Amid these allegations of violence came citations for loose and peeling floor tiles, brown-stained ceiling panels and a buildup of dirt, dust and grime around air vents. "It would be nice to have a dresser that is not missing a drawer," a longtime resident told a state inspector in July 2015.
The inspector also reported that a bathroom shared by four residents "had a strong urine odor. The lights to the bathroom did not work and the tiles were cracked and in disrepair. The surrounding tile around the toilet area had a thick encrusted layer of unidentifiable stains."
In a corridor, the inspector noted an exposed, rusted ceiling pipe wrapped with an incontinence pad.
Weinfeld said these citations came amid repairs following a 2015 fire and added that his team has improved facility conditions by raising workers' wages, reducing the number of aggressive residents and investing "tremendous amounts of dollars" in upgrades and refurbishments.
"Today, you'd see a calmer place," he said. "It is a different building."
The home also switched to an electronic record-keeping system that can identify workers who try to alter or backdate records, he said.
Weinfeld worked his way up through the Esformes organization starting in 2001, serving as a registered agent and financial officer of their Chicago-area facilities before he teamed up with Weiss to purchase the four former Esformes homes.
According to state records, the Esformeses continued to manage a company that kept title to the home's underlying real estate after they sold the Burnham operation to Weinfeld's firm. That company drew $7.5 million in rent payments during the three years from 2013 through 2015, the records show.
But Weinfeld, who is a registered agent of the Esformes' real estate company, said he erroneously listed Philip Esformes as a manager of the firm in records he filed with the state.
He said the company is managed by Morris Esformes. Philip Esformes sold his interest in the company in 2012 and does not take a share of the rent, Weinfeld told the Tribune. "It was an oversight," Weinfeld said of the records.
Morris Esformes' attorney Harvey Tettlebaum said the rent payments were proper and standard for the industry.
Two of Morris Esformes' companies separately received $275,000 in consulting and administrative fees from the Burnham home in those three years, state records show. Weinfeld told the Tribune he bought one of those companies last year and stopped using the other. NB - note the multiple Enron type company structure?
The rent and back office expenses paid to the Esformes companies were necessary to patient care, Weinfeld added. "We're cognizant of the fact that it's taxpayer dollars," Weinfeld said. "It is a fair use of the money."
Weinfeld holds a 1.5 percent ownership interest in Harmony Health Center, one of the Miami-area facilities named in Philip Esformes' alleged kickback and fraud scheme, according to Florida Agency for Health Care Administration reports. Weinfeld said he is a "silent partner" who has no role in that facility's operations.
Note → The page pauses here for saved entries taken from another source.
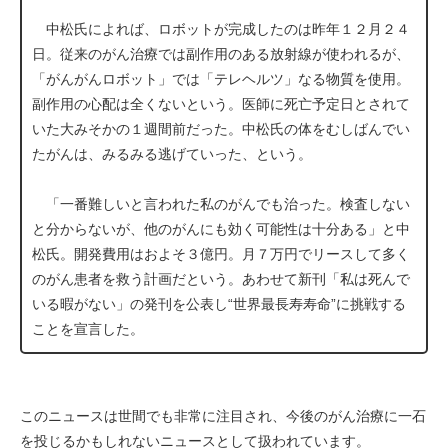
中松氏によれば、ロボットが完成したのは昨年１２月２４
日。従来のがん治療では副作用のある放射線が使われるが、
「がんがんロボット」では「テレヘルツ」なる物質を使用。
副作用の心配は全くないという。医師に死亡予定日とされて
いた大みそかの１週間前だった。中松氏の体をむしばんでい
たがんは、みるみる逃げていった、という。
「一番難しいと言われた私のがんでも治った。検査しない
と分からないが、他のがんにも効く可能性は十分ある」と中
松氏。開発費用はおよそ３億円。月７万円でリースして多く
のがん患者を救う計画だという。あわせて新刊「私は死んで
いる暇がない」の発刊を公表し“世界最長寿寿命”に挑戦する
ことを宣言した。
このニュースは世間でも非常に注目され、今後のがん治療に一石
を投じるかもしれないニュースとして扱われています。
Federal prosecutors allege that Philip Esformes shuttled disabled patients through two dozen of the Esformeses' Florida facilities, billing the government for services never delivered. The Justice Department says it is the largest health-care fraud case against an individual in U.S. history. Morris Esformes, who co-owns several of the Florida homes named in the indictment, has not been charged in the case.
"Philip Esformes continues to strenuously assert his innocence," his attorney Michael Pasano told the Tribune. "He is fighting these charges and looking to clear his name and the reputation of his nursing homes, which he insists deliver high-quality care."